Stack the optimizations — watch them compound

Toggle each optimization on or off below. Watch how throughput (tokens/second) climbs and per-token latency drops as you layer them. Notice that they compound — each one multiplies on top of the others, because each attacks a different bottleneck.

Optimization stack builder
1,000
tokens / second
25.0
ms / token (TPOT)
Cumulative speedup vs baseline 1.0×
baseline

All optimizations off — this is the naive baseline. Toggle them on to see the stack compound.

Why they multiply instead of just adding Each optimization attacks a different bottleneck — FlashAttention and fusion cut HBM traffic, CUDA Graphs cut CPU launch overhead, torch.compile cuts redundant work. Because they address independent costs, their speedups multiply rather than add. 1.8 × 1.3 × 1.35 × 1.2 ≈ 3.8× combined. This is the whole reason it's called a "stack" — the layers reinforce each other. The numbers here are illustrative; real gains vary by model, hardware, and sequence length.

The optimizations in code

nano-vLLM applies these optimizations with surprisingly little code, because it leans on battle-tested libraries. Here's how the decode-path CUDA Graph capture works:

model_runner.py — CUDA Graph capture for decode
class ModelRunner:
    def capture_decode_graph(self, batch_size: int):
        # Capture a CUDA graph for a fixed decode batch size.
        # Decode always processes exactly 1 token per sequence —
        # a fixed shape — which is what makes graph capture possible.

        # Warmup run first — required before capture so memory is allocated
        for _ in range(3):
            self._run_decode(self.static_input)

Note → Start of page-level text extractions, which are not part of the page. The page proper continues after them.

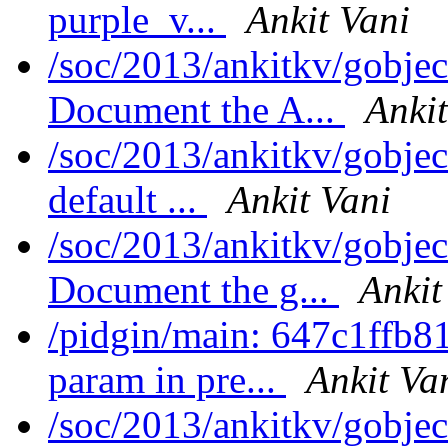
purple_v...
Ankit Vani
/soc/2013/ankitkv/gobjec
Document the A...
Ankit
/soc/2013/ankitkv/gobjec
default ...
Ankit Vani
/soc/2013/ankitkv/gobjec
Document the g...
Ankit
/pidgin/main: 647c1ffb8
param in pre...
Ankit Va
/soc/2013/ankitkv/gobje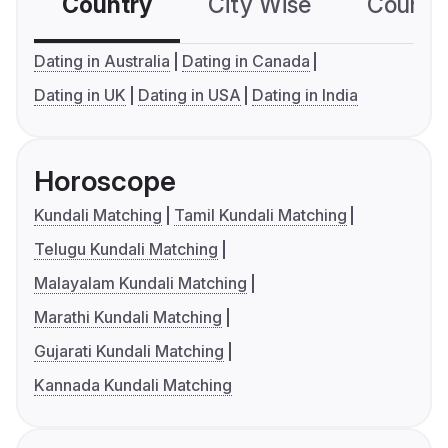
Country
City Wise
Country
Dating in Australia
Dating in Canada
Dating in UK
Dating in USA
Dating in India
Horoscope
Kundali Matching
Tamil Kundali Matching
Telugu Kundali Matching
Malayalam Kundali Matching
Marathi Kundali Matching
Gujarati Kundali Matching
Kannada Kundali Matching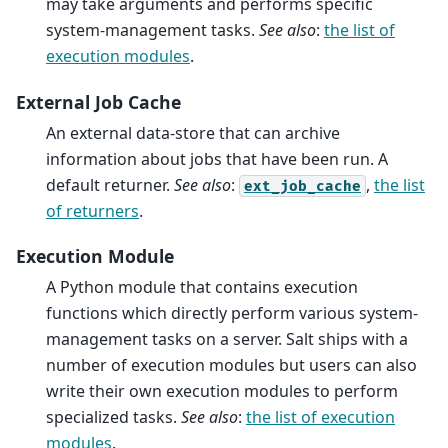
may take arguments and performs specific
system-management tasks.
See also
:
the list of
execution modules
.
External Job Cache
An external data-store that can archive
information about jobs that have been run. A
default returner.
See also
:
,
the list
ext_job_cache
of returners
.
Execution Module
A Python module that contains execution
functions which directly perform various system-
management tasks on a server. Salt ships with a
number of execution modules but users can also
write their own execution modules to perform
specialized tasks.
See also
:
the list of execution
modules
.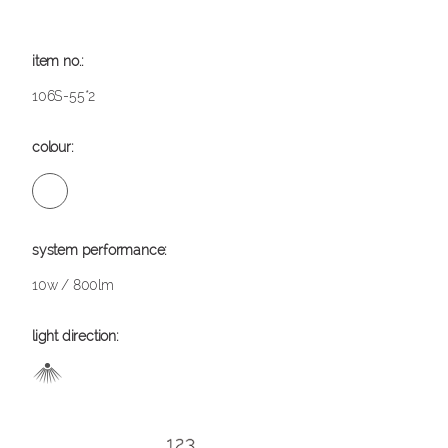
106S-55*2
10w / 800lm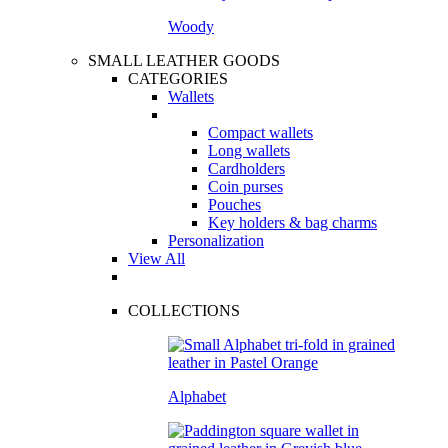
Woody
SMALL LEATHER GOODS
CATEGORIES
Wallets
Compact wallets
Long wallets
Cardholders
Coin purses
Pouches
Key holders & bag charms
Personalization
View All
COLLECTIONS
Alphabet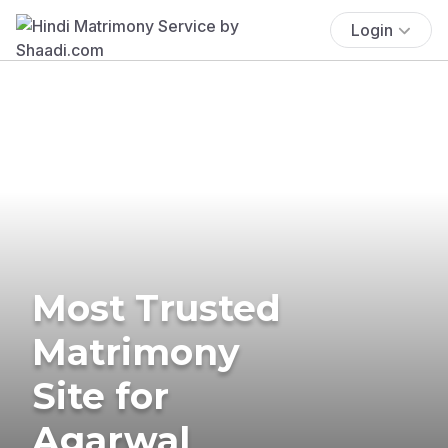
Login
Most Trusted
Matrimony
Site for
Agarwal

        # Record every kernel launch into a replayable graph
        self.graph = torch.cuda.CUDAGraph()
        with torch.cuda.graph(self.graph):
            # Everything inside here is recorded, not executed normally
            self.static_output = self._run_decode(self.static_input)

    def decode_step(self, input_ids):
        # Copy new data into the static input buffers the graph expects
        self.static_input.copy_(input_ids)

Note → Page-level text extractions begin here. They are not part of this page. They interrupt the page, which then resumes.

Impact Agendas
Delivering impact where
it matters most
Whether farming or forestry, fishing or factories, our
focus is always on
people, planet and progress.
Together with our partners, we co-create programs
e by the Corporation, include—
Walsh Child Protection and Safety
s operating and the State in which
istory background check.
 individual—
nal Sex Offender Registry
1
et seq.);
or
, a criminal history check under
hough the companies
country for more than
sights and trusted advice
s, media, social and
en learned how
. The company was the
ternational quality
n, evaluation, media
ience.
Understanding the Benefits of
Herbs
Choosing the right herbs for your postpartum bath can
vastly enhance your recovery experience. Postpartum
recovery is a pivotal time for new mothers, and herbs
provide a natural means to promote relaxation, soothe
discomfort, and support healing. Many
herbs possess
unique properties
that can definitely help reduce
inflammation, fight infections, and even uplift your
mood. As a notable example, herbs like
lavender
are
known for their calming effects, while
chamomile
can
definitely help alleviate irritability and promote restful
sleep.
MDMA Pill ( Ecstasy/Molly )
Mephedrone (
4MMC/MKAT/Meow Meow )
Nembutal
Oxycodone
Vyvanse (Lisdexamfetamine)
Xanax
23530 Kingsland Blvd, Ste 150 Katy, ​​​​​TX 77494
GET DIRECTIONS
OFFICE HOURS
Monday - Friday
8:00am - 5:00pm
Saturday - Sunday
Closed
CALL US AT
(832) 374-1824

        # Replay the ENTIRE recorded kernel sequence in one shot —
        # no per-kernel CPU launch overhead
        self.graph.replay()

        return self.static_output.clone()
config.py — the enforce_eager switch
class ModelConfig:
    # When enforce_eager=True, CUDA graphs are DISABLED.
    # Useful for debugging (eager mode gives clear error messages)
    # but slower. Production runs with enforce_eager=False.
    enforce_eager: bool = False

    # When False, nano-vLLM captures decode CUDA graphs at startup
    # for a range of batch sizes, trading startup time for speed.
The pattern: lean on libraries, orchestrate cleverly nano-vLLM's genius isn't in reimplementing FlashAttention or CUDA Graphs — it's in orchestrating them correctly. It uses the flash-attn library for attention, PyTorch's native CUDA Graph API for decode, and a clean separation of prefill (eager) and decode (graphed) paths. The whole optimization layer is a few hundred lines because the hard parts live in well-tested external libraries. This is exactly how you should build real systems: don't reinvent the performance-critical primitives, compose them well.

Which optimization targets which bottleneck

The key to understanding the stack is knowing what each layer attacks. This is why they compose so well — minimal overlap.

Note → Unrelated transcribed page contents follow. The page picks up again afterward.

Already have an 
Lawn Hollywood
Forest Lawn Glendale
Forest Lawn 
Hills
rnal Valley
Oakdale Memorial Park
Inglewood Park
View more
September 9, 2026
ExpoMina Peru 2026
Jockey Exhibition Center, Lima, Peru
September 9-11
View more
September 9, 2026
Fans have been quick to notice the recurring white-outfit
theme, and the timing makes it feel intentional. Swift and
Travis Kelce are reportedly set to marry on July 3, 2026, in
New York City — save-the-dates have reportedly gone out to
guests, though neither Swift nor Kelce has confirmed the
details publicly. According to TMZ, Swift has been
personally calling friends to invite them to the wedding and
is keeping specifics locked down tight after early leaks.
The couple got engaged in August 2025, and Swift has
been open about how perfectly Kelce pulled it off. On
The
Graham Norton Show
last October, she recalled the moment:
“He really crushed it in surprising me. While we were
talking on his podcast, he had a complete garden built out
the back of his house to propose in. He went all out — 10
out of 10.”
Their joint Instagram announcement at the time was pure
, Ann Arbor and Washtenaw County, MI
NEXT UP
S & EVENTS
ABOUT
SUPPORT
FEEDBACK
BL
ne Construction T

FlashAttention → attention memory

Targets the HBM traffic of the attention operation specifically. Biggest win for long sequences, where the N×N matrix would be enormous. Helps both prefill and decode.

Kernel fusion → memory round-trips

Targets the HBM round-trips between small operations across the whole model. Keeps intermediates in SRAM. Broad, consistent improvement everywhere.

CUDA Graphs → CPU launch overhead

Targets the per-kernel dispatch cost, which dominates decode. The single biggest decode-specific win. Useless for prefill (variable shapes), essential for decode.

torch.compile → redundant work

Targets redundant operations and missed fusion opportunities across the whole graph. A compiler-level catch-all that finds optimizations humans miss.

This is why Chapter 06 mattered so much Every optimization here makes sense only through the lens of the prefill/decode distinction → Ch.06. CUDA Graphs help decode (fixed shape) but not prefill (variable shape). FlashAttention's memory savings matter most where attention is the bottleneck. Understanding which phase is bound by what is what lets engineers pick the right optimization for the right problem — instead of blindly applying everything.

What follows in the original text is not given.